Sunday 27 March 2022

Continuity

 At last I have finished the book Mary bought for me at Christmas-'Going to church in medieval England'. Not that it was hard going- at just over 400 pages I should have finished it long ago, but the shear wealth of detail made it necessary to put it aside about three quarters of the way through, in order to digest it.   

Thousands of years ago, when I took 'O' level history, the view prevailed that medieval religion was effete and exhausted, ripe for the renewal offered by the Reformation. That view was overturned thirty years ago and more by the likes of Eamon Duffy, whose' The Stripping of the Altars' painted a quite different picture of a vibrant religion in the centre of national and local life before the Reformation. The present book continues that narrative. 

Though much has been lost, I am struck by how much remains which is familiar. Much of the liturgy of the Church of England would be recognisable to a time travelling 15th century merchant or peasant. And that sense of  continuity gives some sense of stability among the tides of history. 

But liturgy has to be more than words on the page- it has to leap into our hearts, be expressed in our voices. It has to become the worship of the heart. Might all that is written and read by us today in hymns, prayers, responses, scripture, become real in our hearts. Otherwise it is lost.  

Saturday 19 March 2022

Cleaning

The house has been cleaned ready for the visitors this afternoon. Vacuum cleaner, cleaning agents, dusters have all been applied. Energy has been expended- a slight warmth in the body noticed. 

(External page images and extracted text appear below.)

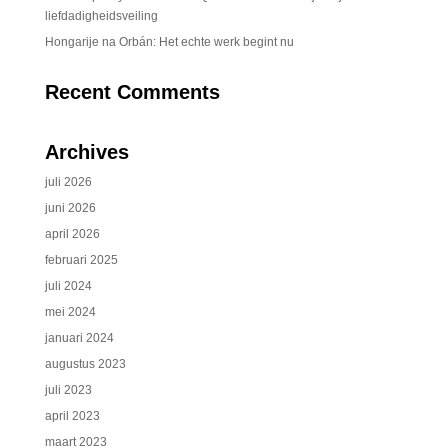
liefdadigheidsveiling
Hongarije na Orbán: Het echte werk begint nu
Recent Comments
Archives
juli 2026
juni 2026
april 2026
februari 2025
juli 2024
mei 2024
januari 2024
augustus 2023
juli 2023
april 2023
maart 2023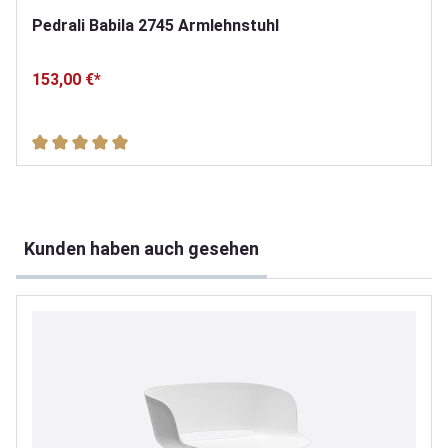
Pedrali Babila 2745 Armlehnstuhl
153,00 €*
Durchschnittliche Bewertung von 5 von 5 Sternen
Produktgalerie überspringen
Kunden haben auch gesehen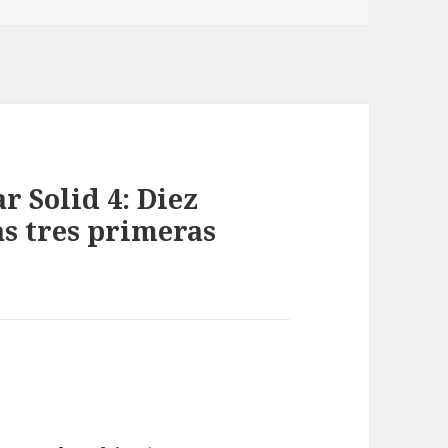
r Solid 4: Diez
s tres primeras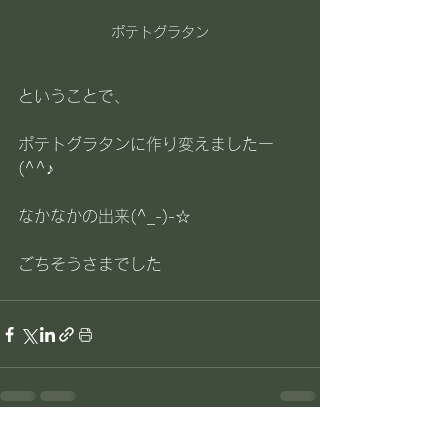
ポテトグラタン
ということで、
ポテトグラタンに作り変えましたー
(^^♪
なかなかの出来(^_-)-☆
ごちそうさまでした
すべて表示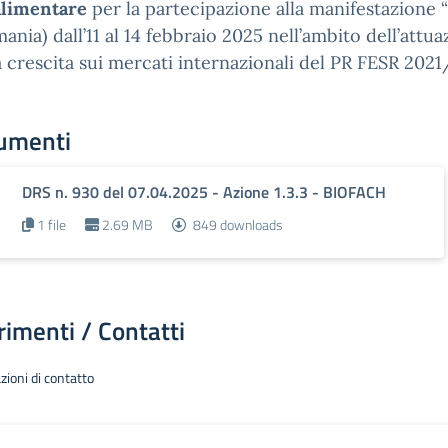
alimentare
per la partecipazione alla manifestazione
ania) dall’11 al 14 febbraio 2025 nell’ambito dell’att
a crescita sui mercati internazionali del PR FESR 2021
umenti
DRS n. 930 del 07.04.2025 - Azione 1.3.3 - BIOFACH
1 file
2.69 MB
849 downloads
rimenti / Contatti
zioni di contatto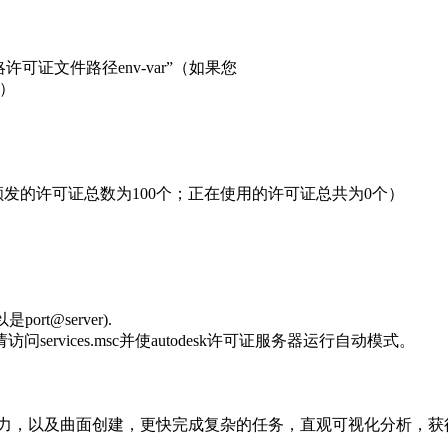
可证文件路径env-var”（如果您
件）
（已颁发的许可证总数为100个；正在使用的许可证总共为0个）
port@server).
vices.msc并使autodesk许可证服务器运行自动模式。
能力，以及曲面创建，更快完成复杂的任务，直观可视化分析，获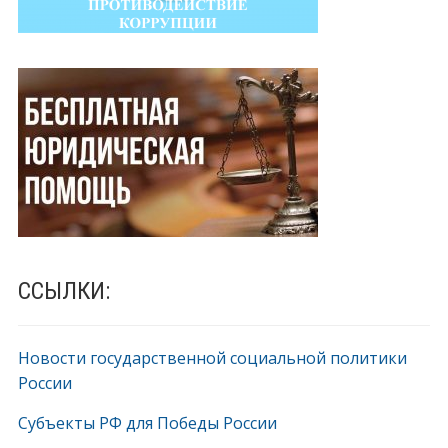
ССЫЛКИ:
Новости государственной социальной политики
России
Субъекты РФ для Победы России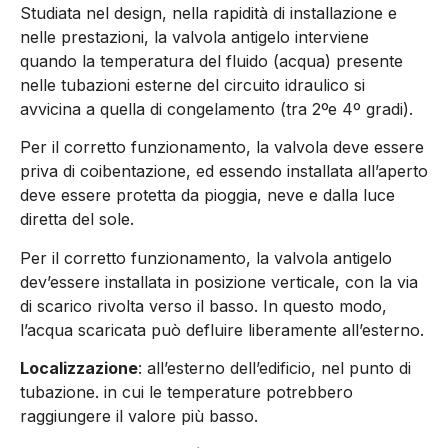
Studiata nel design, nella rapidità di installazione e
nelle prestazioni, la valvola antigelo interviene
quando la temperatura del fluido (acqua) presente
nelle tubazioni esterne del circuito idraulico si
avvicina a quella di congelamento (tra 2ºe 4º gradi).
Per il corretto funzionamento, la valvola deve essere
priva di coibentazione, ed essendo installata all’aperto
deve essere protetta da pioggia, neve e dalla luce
diretta del sole.
Per il corretto funzionamento, la valvola antigelo
dev’essere installata in posizione verticale, con la via
di scarico rivolta verso il basso. In questo modo,
l’acqua scaricata può defluire liberamente all’esterno.
Localizzazione
: all’esterno dell’edificio, nel punto di
tubazione. in cui le temperature potrebbero
raggiungere il valore più basso.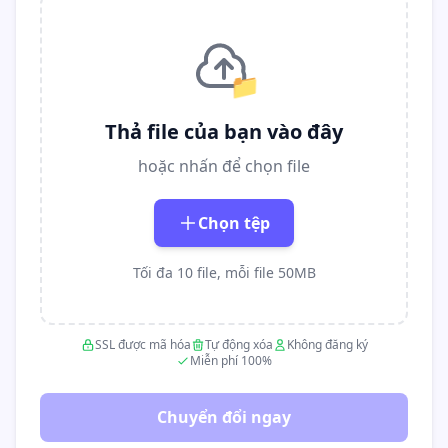
📁
Thả file của bạn vào đây
hoặc nhấn để chọn file
Chọn tệp
Tối đa 10 file, mỗi file 50MB
SSL được mã hóa
Tự động xóa
Không đăng ký
Miễn phí 100%
Chuyển đổi ngay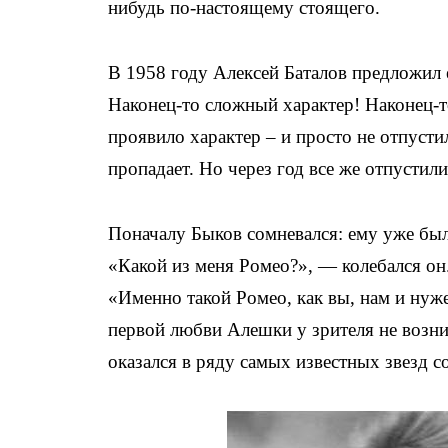
нибудь по-настоящему стоящего.
В 1958 году Алексей Баталов предложил 
Наконец-то сложный характер! Наконец-т
проявило характер – и просто не отпусти
пропадает. Но через год все же отпусти
Поначалу Быков сомневался:
ему уже был
«Какой из меня Ромео?», — колебался он
«Именно такой Ромео, как вы, нам и нуж
первой любви Алешки у зрителя не возни
оказался в ряду самых известных звезд с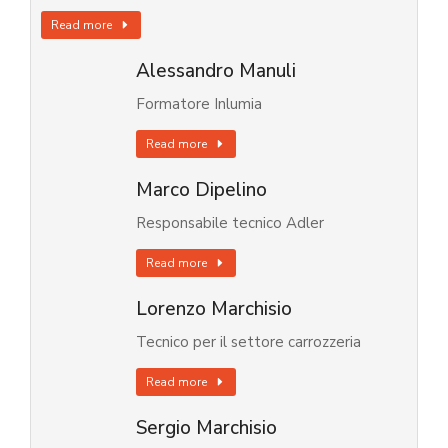
Read more
Alessandro Manuli
Formatore Inlumia
Read more
Marco Dipelino
Responsabile tecnico Adler
Read more
Lorenzo Marchisio
Tecnico per il settore carrozzeria
Read more
Sergio Marchisio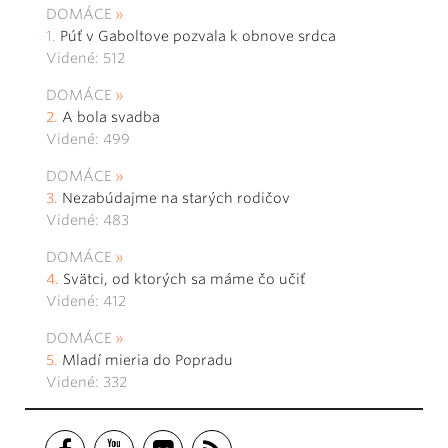
DOMÁCE
Púť v Gaboltove pozvala k obnove srdca
Videné: 512
DOMÁCE
A bola svadba
Videné: 499
DOMÁCE
Nezabúdajme na starých rodičov
Videné: 483
DOMÁCE
Svätci, od ktorých sa máme čo učiť
Videné: 412
DOMÁCE
Mladí mieria do Popradu
Videné: 332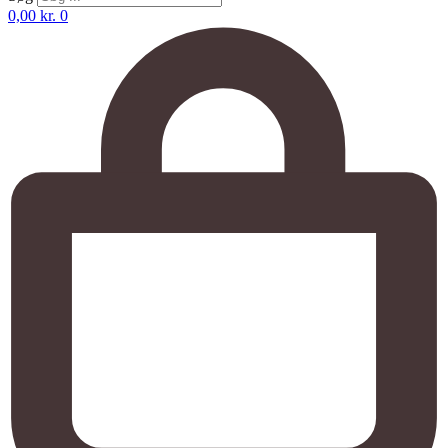
0,00
kr.
0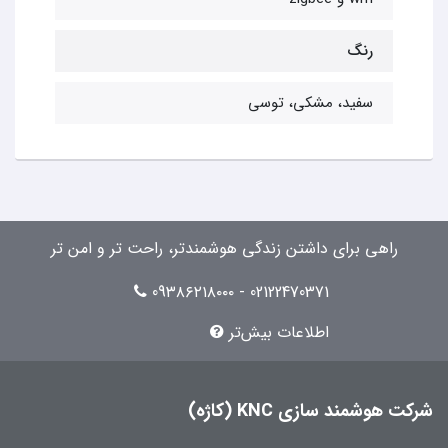
رنگ
سفید، مشکی، توسی
راهی برای داشتن زندگی هوشمندتر، راحت تر و امن تر
02122470371 - 09۳۸۶۲۱۸۰۰۰
اطلاعات بیش‌تر
شرکت هوشمند سازی KNC (کاژه)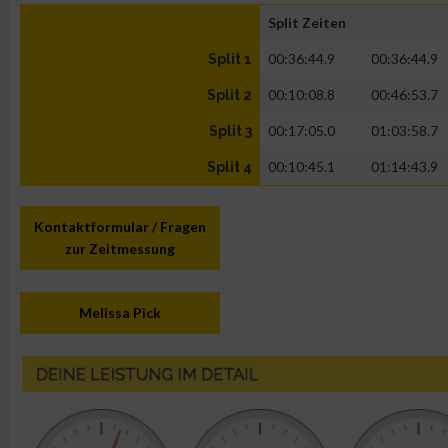
Split Zeiten
00:36:44.9
00:36:44.9
Split 1
00:10:08.8
00:46:53.7
Split 2
00:17:05.0
01:03:58.7
Split 3
00:10:45.1
01:14:43.9
Split 4
Kontaktformular / Fragen
zur Zeitmessung
Melissa Pick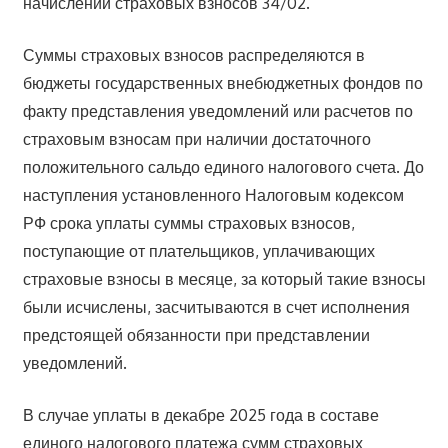
начислений страховых взносов 34/02.
Суммы страховых взносов распределяются в
бюджеты государственных внебюджетных фондов по
факту представления уведомлений или расчетов по
страховым взносам при наличии достаточного
положительного сальдо единого налогового счета. До
наступления установленного Налоговым кодексом
РФ срока уплаты суммы страховых взносов,
поступающие от плательщиков, уплачивающих
страховые взносы в месяце, за который такие взносы
были исчислены, засчитываются в счет исполнения
предстоящей обязанности при представлении
уведомлений.
В случае уплаты в декабре 2025 года в составе
единого налогового платежа сумм страховых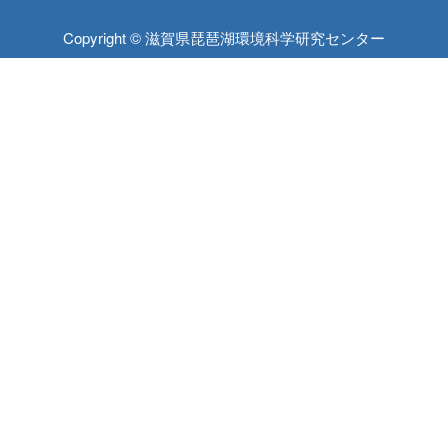
Copyright © 滋賀県琵琶湖環境科学研究センター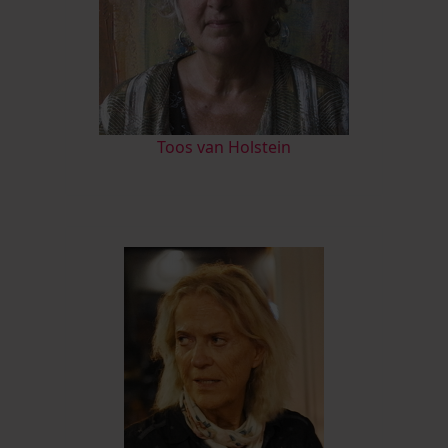
Toos van Holstein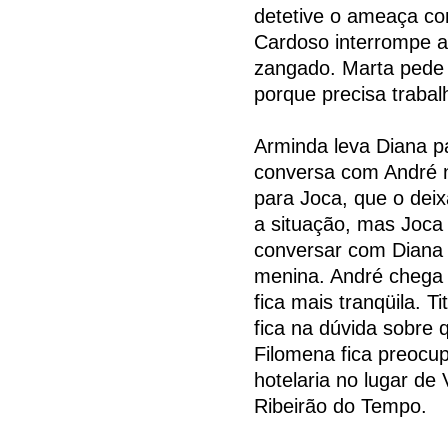
detetive o ameaça co
Cardoso interrompe a
zangado. Marta pede 
porque precisa trabal
Arminda leva Diana p
conversa com André n
para Joca, que o dei
a situação, mas Joca
conversar com Diana 
menina. André chega a
fica mais tranqüila. 
fica na dúvida sobre 
Filomena fica preocup
hotelaria no lugar de
Ribeirão do Tempo.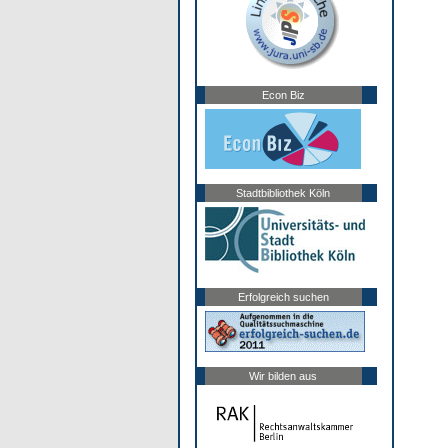
Econ Biz
Stadtbibliothek Köln
Erfolgreich suchen
Wir bilden aus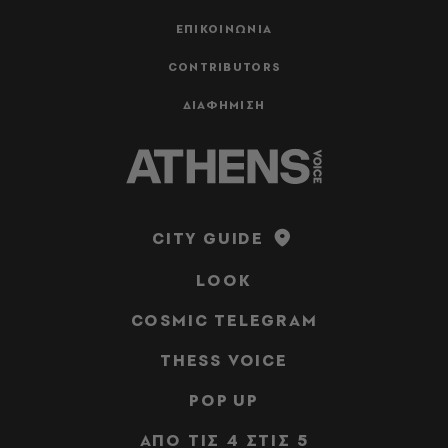
ΕΠΙΚΟΙΝΩΝΙΑ
CONTRIBUTORS
ΔΙΑΦΗΜΙΣΗ
CITY GUIDE
LOOK
COSMIC TELEGRAM
THESS VOICE
POP UP
ΑΠΟ ΤΙΣ 4 ΣΤΙΣ 5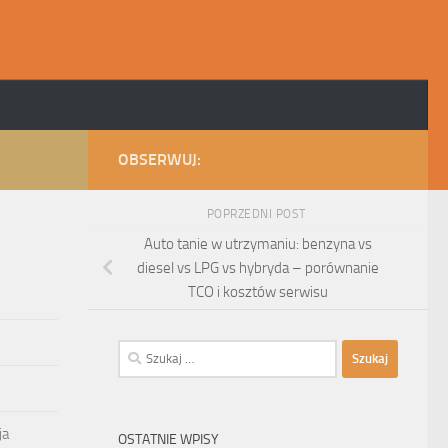
OBSERWUJ:
POPRZEDNI POST
Auto tanie w utrzymaniu: benzyna vs
diesel vs LPG vs hybryda – porównanie
TCO i kosztów serwisu
Szukaj:
ja
OSTATNIE WPISY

Now let's qualify that; the house has been cleaned in the parts the visitors are likely to go. The usual preparations, I imagine, in most houses when visitors are expected. Dusty corners remain. Unpolished surfaces too. 

If I take this as a metaphor for what Lent is about, this half-preparation will not do, although again it's about as far as most of us get. The 'turn away from sin, and turn to Christ' will leave us with unexamined habits, favourite attitudes still harboured and loved. 

We do our best, with limited insight into what makes us tick, what makes us who we are. Few can produce the 'hundredfold' harvest in the parable of the sower, but there is no berating  from Jesus' lips of the ones who produce thirty, sixty fold. The direction of travel is Godward, and I'm sure God will honour that. 

    

Saturday 12 March 2022

The pain

 The new training programme at the gym, set up at my request, has landed me in pain for three days. I want to walk the newly-designated St, James' Way in the summer, from Reading to Southampton, but in view of my great age and decrepit body, will probably attempt it in two halves, separated by 6 weeks or so. The present pain level makes me wonder if I will do it at all......

The training regime is designed so that my legs particularly will zoom up hill and down dale with no ill effects- the pain now is so that there will be little pain then. When I walked the camino thirteen years ago, it was the muscles in my thighs that caused me pain- the same ones as now. Memo to self; I must build up the strength and stamina on this training programme at a slower rate; bull in a china shop has proved unworkable in terms of pain and discomfort. 

All this came to mind before I fell asleep earlier this week, pondering 'How do I make a good Lent when already I try to be alert to God every day?' The unused leg muscles reminded me forcefully that there are some resources which have not been exercised for some time. From there it was an easy jump- a metaphorical one, dear reader- to identify some Lenten reading. 

Not all pain is bad- discuss.   

Saturday 5 March 2022

The good

 I love that wry optimism which sees rain as 'liquid sunshine'. We've needed it as 'February fill-dyke' has extended into early March. Well, the water authority will be pleased, even if the rest of us have to keep on smiling, and with wry optimism remind ourselves it's really liquid sunshine. I can say that here where there have been few floods, but maybe it doesn't hold elsewhere.

However, there's something good and pure about letting the wryness go, and as it were, standing in the truth of rain being another form of sunshine. Many in this cynical and world-weary age would call it foolishness, naivete, cracked, but from a faith viewpoint, maybe it asserts powerfully that the sun only shines, as God only loves. There are clouds, but the sun keeps on shining, even if we don't see it. That all that comes to us can be turned to good, for those who would see it as such. 

There is a crack, a crack in everything
That’s how the light gets in.

sang Leonard Cohen, in 'Anthem'. Do we see the crack, or welcome the light?